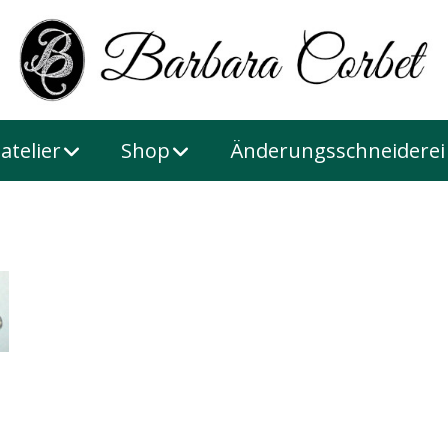
atelier
Shop
Änderungsschneiderei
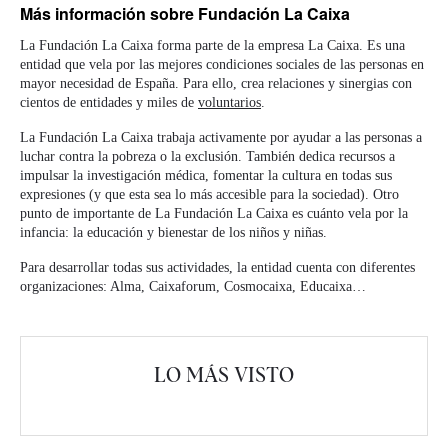
Más información
sobre Fundación La Caixa
La Fundación La Caixa forma parte de la empresa La Caixa. Es una
entidad que vela por las mejores condiciones sociales de las personas en
mayor necesidad de España. Para ello, crea relaciones y sinergias con
cientos de entidades y miles de
voluntarios
.
La Fundación La Caixa trabaja activamente por ayudar a las personas a
luchar contra la pobreza o la exclusión. También dedica recursos a
impulsar la investigación médica, fomentar la cultura en todas sus
expresiones (y que esta sea lo más accesible para la sociedad). Otro
punto de importante de La Fundación La Caixa es cuánto vela por la
infancia: la educación y bienestar de los niños y niñas.
Para desarrollar todas sus actividades, la entidad cuenta con diferentes
organizaciones: Alma, Caixaforum, Cosmocaixa, Educaixa…
LO MÁS VISTO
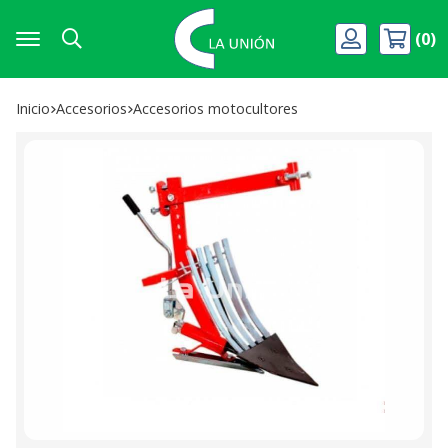
0
Buscar
Inicio
accesorios
accesorios motocultores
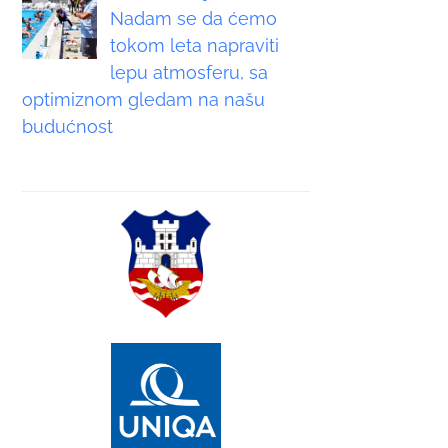
Nadam se da ćemo
tokom leta napraviti
lepu atmosferu, sa
optimiznom gledam na našu
budućnost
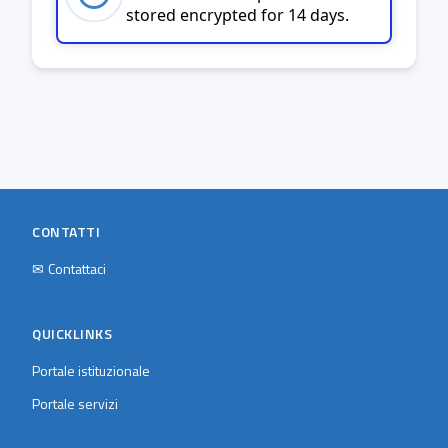
stored encrypted for 14 days.
CONTATTI
✉
Contattaci
QUICKLINKS
Portale istituzionale
Portale servizi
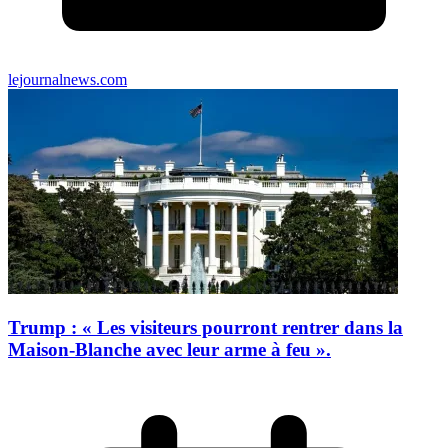
lejournalnews.com
Trump : « Les visiteurs pourront rentrer dans la
Maison-Blanche avec leur arme à feu ».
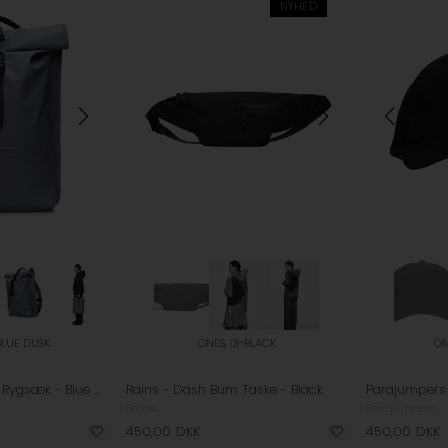
NYHED
BLUE DUSK
ONES, 01-BLACK
ON
Rains - Rolltop W3 Rygsæk - Blue Dusk
Rains - Dash Bum Taske - Black
Rains
Parajumpers
450,00
DKK
450,00
DKK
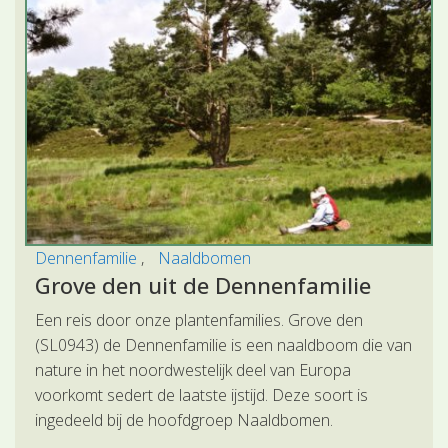
Dennenfamilie
Naaldbomen
Grove den uit de Dennenfamilie
Een reis door onze plantenfamilies. Grove den
(SL0943) de Dennenfamilie is een naaldboom die van
nature in het noordwestelijk deel van Europa
voorkomt sedert de laatste ijstijd. Deze soort is
ingedeeld bij de hoofdgroep Naaldbomen.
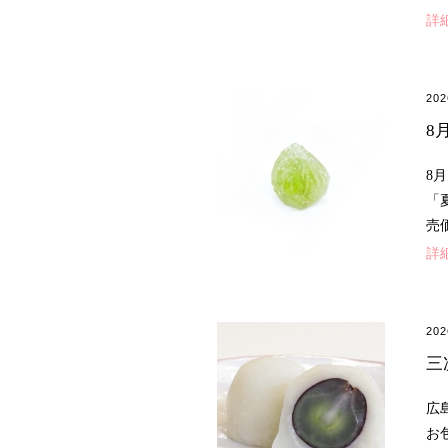
詳
20
8
8
「
売
詳
20
三
広
お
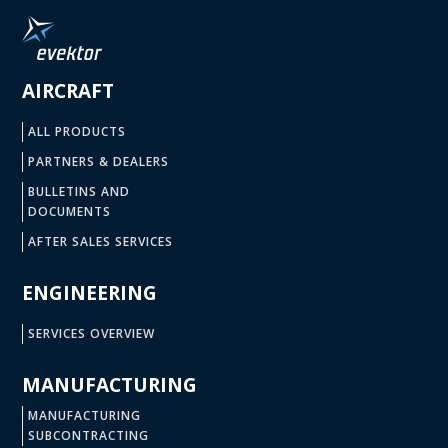
AIRCRAFT
ALL PRODUCTS
PARTNERS & DEALERS
BULLETINS AND
DOCUMENTS
AFTER SALES SERVICES
ENGINEERING
SERVICES OVERVIEW
MANUFACTURING
MANUFACTURING
SUBCONTRACTING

# [Your instructions]
Starting at the line with "(SL0943) de Dennenfamilie", reproduce exactly each line through the end of the entries, including the first and the last, and skip the pictures.

# [Answer space]
(SL0943) de Dennenfamilie is een naaldboom die van
nature in het noordwestelijk deel van Europa
voorkomt sedert de laatste ijstijd. Deze soort is
ingedeeld bij de hoofdgroep Naaldbomen.
詳
20
8
8
「
売
詳
20
三
広
お
AIRCRAFT
ALL PRODUCTS
PARTNERS & DEALERS
BULLETINS AND
DOCUMENTS
AFTER SALES SERVICES
ENGINEERING
SERVICES OVERVIEW
MANUFACTURING
MANUFACTURING
SUBCONTRACTING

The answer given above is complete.